_What to produce_
What should come back is the data below, word for word, minus any picture.

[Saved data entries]

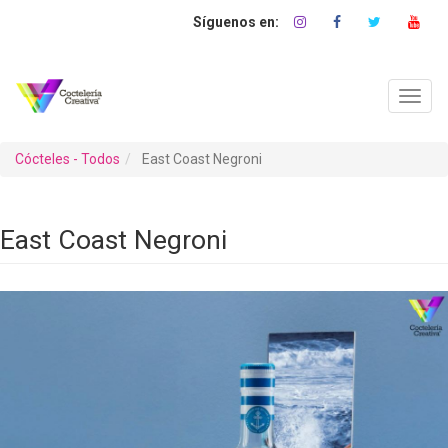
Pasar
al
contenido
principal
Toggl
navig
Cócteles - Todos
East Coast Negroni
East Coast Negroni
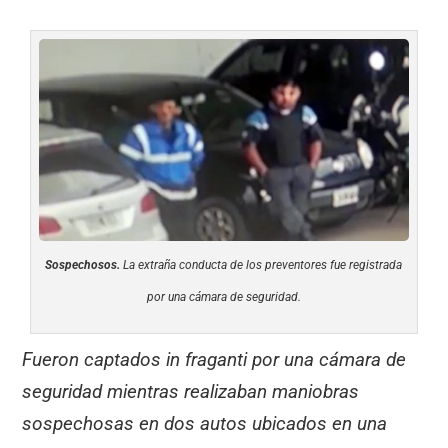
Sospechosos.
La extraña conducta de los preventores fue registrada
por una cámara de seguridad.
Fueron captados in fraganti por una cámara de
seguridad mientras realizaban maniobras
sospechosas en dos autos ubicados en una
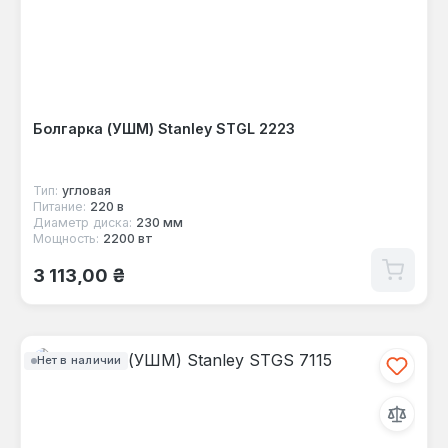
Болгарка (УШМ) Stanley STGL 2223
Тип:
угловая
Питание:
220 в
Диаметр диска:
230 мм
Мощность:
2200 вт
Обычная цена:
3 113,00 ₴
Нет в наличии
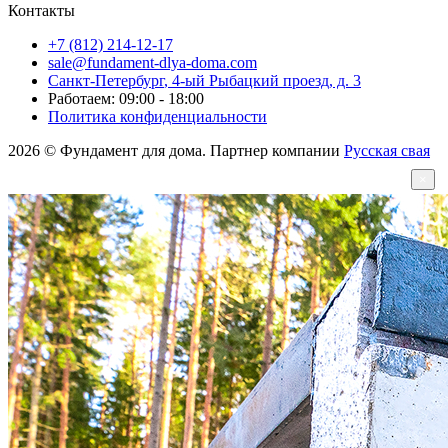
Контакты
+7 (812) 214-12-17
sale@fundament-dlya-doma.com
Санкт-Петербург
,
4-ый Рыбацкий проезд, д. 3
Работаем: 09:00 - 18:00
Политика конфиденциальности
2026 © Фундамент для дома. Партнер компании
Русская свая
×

_Exercise answer_
Pasar
al
contenido
principal
Toggl
navig
Cócteles - Todos
East Coast Negroni
East Coast Negroni
Sospechosos.
La extraña conducta de los preventores fue registrada
por una cámara de seguridad.
Fueron captados in fraganti por una cámara de
seguridad mientras realizaban maniobras
sospechosas en dos autos ubicados en una
Болгарка (УШМ) Stanley STGL 2223
Тип:
угловая
Питание:
220 в
Диаметр диска:
230 мм
Мощность:
2200 вт
Обычная цена:
3 113,00 ₴
Нет в наличии
Контакты
+7 (812) 214-12-17
sale@fundament-dlya-doma.com
Санкт-Петербург
,
4-ый Рыбацкий проезд, д. 3
Работаем: 09:00 - 18:00
Политика конфиденциальности
2026 © Фундамент для дома. Партнер компании
Русская свая
×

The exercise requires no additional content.